A 10-fold cross validation was implemented to tune hyper-parameters and to prevent performance overfitting. This means that, the training dataset was split in 10 equally-sized random folds, at each time, a random subsample containing 90% of the training data was used to train a prediction model, and the remaining 10% part of the training data was used as validation. The above process was repeated 10 times until all folds had served as the test set. Via the 10-fold cross validation, the optimal hyper-parameters were searched through grid search for each machine learning prediction methods. The area under the receiver operating characteristics (ROC) curve (AUC) was used to assess performance during parameter selection. The optimal parameters of each machine learning algorithms selected by grid search were:SVM (cost=3, gamma=0.005); DT (maxdepth=5, minbucket=5, cp=0.005, xval=5); RF (maxnodes=13; mtry=6, ntree=500). These final optimal hyper-parameters were then passed to the machine learning models and applied to the testing set to evaluate the performance of the prediction methods on new data.
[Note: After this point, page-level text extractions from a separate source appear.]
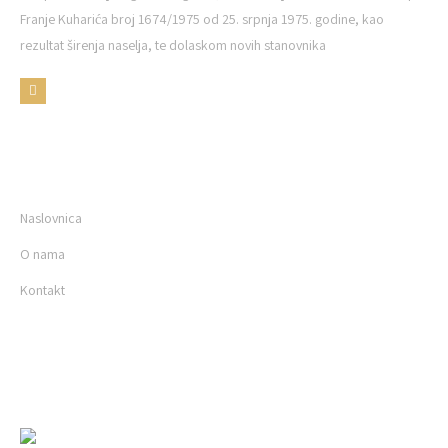
Franje Kuharića broj 1674/1975 od 25. srpnja 1975. godine, kao
rezultat širenja naselja, te dolaskom novih stanovnika
KORISNI LINKOVI
Naslovnica
O nama
Kontakt
NOVOSTI
Hello world!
Sensitivity, specificity, accuracy and AUC were used as evaluation measures to predict CSs with CAD. For the machine learning models with optimal hyper-parameters, model-based variable importance evaluation was conducted to quantifying the importance of each feature.
Statistical Analysis
Means and standard deviations were calculated for continuous variables, and numbers and percentages were computed for categorical variables. The distribution of CAD among different socio-demographic factors, socioeconomic status, life behavior, health conditions were compared using Chi-square test or Students’t-test. Multivariate logistic regression was used to identify factors associated with CAD using the odds ratio (OR) and its corresponding 95% confidence interval (95%CI), adjusted for all other confounders. A stepwise logistic regression(20) was used to build the final model for predicting CAD. The machine learning algorithm was developed using R 3.6.1 with the package mlr 2.15. All statistical analyses were performed by R version 3.6.1. A two-sided P value < 0.05 was considered significant.